Thursday, May 06, 2004

Eh

I'm really impressed by Paul's blow by blow report on our inferencing work (he also mentions Lawrence Lessig on Australian radio). We're only doing RDFS at the moment. We'll being doing at least owl tiny, we're still deciding. Without Sesame or Jena some of these architectural decisions would have been much harder. I think we've got the right mix of new ideas based upon work that's been done before.

Edd Dumbill won't be attending WWW2004 and that's a shame. Especially because I'm going to be there - hopefully to put faces to names. I think the developer's day looks good - "Doug Cutting, the leader of the Nutch open-source search engine project, and an interactive luncheon Q&A with Tim Berners-Lee." TKS will be there too. TKS is Kowari with other features such as security, related to queries, support and GUI management.

Sunday, May 02, 2004

Kowari linkers

Knowing what people are thinking is important in improving the product. With that in mind I did a quick Google for people mentioning Kowari. I'll use it here to correct anything too.

DeliverableS4Simile "Naive use of persistent store in Jena decreases performance by 100x:
* Part of the problem is limited expressivity in RDQL
* Look at performance tuning on databases
* Ryan: Look at the performance of more specialized RDF databases, cf. Kowari"

Open Source Projects That Use Java NIO "The storage engine of Kowari is a transactional triplestore known as the XA Triplestore. ll relevant fields of in-memory and on-disk data structures are 64 bits wide..."

Kowari for hundreds of millions of triples "Jim Hendler emailed me in response to my having mentioned on www-rdf-interest@w3c.org that I was surveying triple stores for use in data mining and machine learning. He mentioned a Java-based, non-relational, triple store called Kowari that is available in open source form..."

RDQLPlus "I discovered Kowari last week. The iTQL language is very similar to what I've come up with for RDQLPlus... having equally been inspired by SQL/DDL. Kowari looks like a nice database. I've downloaded it but haven't had a chance to play with it yet..."

Some Tools "Kowari is a layer on top of Jena with OWL reasoning, too"

I would say that Kowari is a layer beneath Jena - one that provides persistance. The OWL reasoning is really only offered at the moment through Jena. However, we will be getting some basic inferencing, at our own query layer, in there soon too.

[protege-discussion] Re: large data sets, bulk data acquisition "I had a really bad time with Kowari earlier this year, it wouldn't compile and then pass its own self-tests...."

This is basically problems with Windows. We develop on Linux and OS X and only do QA on Windows. Our initial release had known problems under Windows - which lead to failing unit tests but was not fatal for data storage.
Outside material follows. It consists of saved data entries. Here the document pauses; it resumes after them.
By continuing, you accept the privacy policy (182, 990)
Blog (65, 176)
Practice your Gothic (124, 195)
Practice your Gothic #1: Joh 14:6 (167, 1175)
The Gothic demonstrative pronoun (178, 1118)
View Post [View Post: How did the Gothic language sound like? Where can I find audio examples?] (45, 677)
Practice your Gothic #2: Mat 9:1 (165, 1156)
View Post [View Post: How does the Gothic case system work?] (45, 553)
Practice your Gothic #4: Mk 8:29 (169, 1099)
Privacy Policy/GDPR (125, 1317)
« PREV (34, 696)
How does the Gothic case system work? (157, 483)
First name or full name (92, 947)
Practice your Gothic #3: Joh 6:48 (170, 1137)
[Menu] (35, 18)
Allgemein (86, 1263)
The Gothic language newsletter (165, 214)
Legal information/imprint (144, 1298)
Anyway, it is fixed now; although Windows does have some drawbacks when it comes to using NIO.

Ontological Software Development

Semantic Mapping, Ontologies, and XML Standards ""Within an ontological framework, integration analysis naturally leads to generalization."

Considering that statement, it's also clear that application independence of ontological models makes these applications candidates for reference models. We do this by stripping the applications of the semantic divergences that were introduced to satisfy their requirements, thus creating a common application integration foundation for use as the basis for an application integration project."
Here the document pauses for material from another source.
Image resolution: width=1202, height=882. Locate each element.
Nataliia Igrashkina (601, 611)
"Once we define the ontologies, we must account for the semantic mismatches that occur during translations between the various terminologies. Therefore, we have the need for mapping.

Creating maps is significant work that leverages a great deal of reuse. The use of mapping requires the "ontology engineer" to modify and reuse mapping. Such mapping necessitates a mediator system that can interpret the mappings in order to translate between the different ontologies that exist in the problem domain. It is also logical to include a library of mapping and conversion functions, as there are many standards transformations employable from mapping to mapping."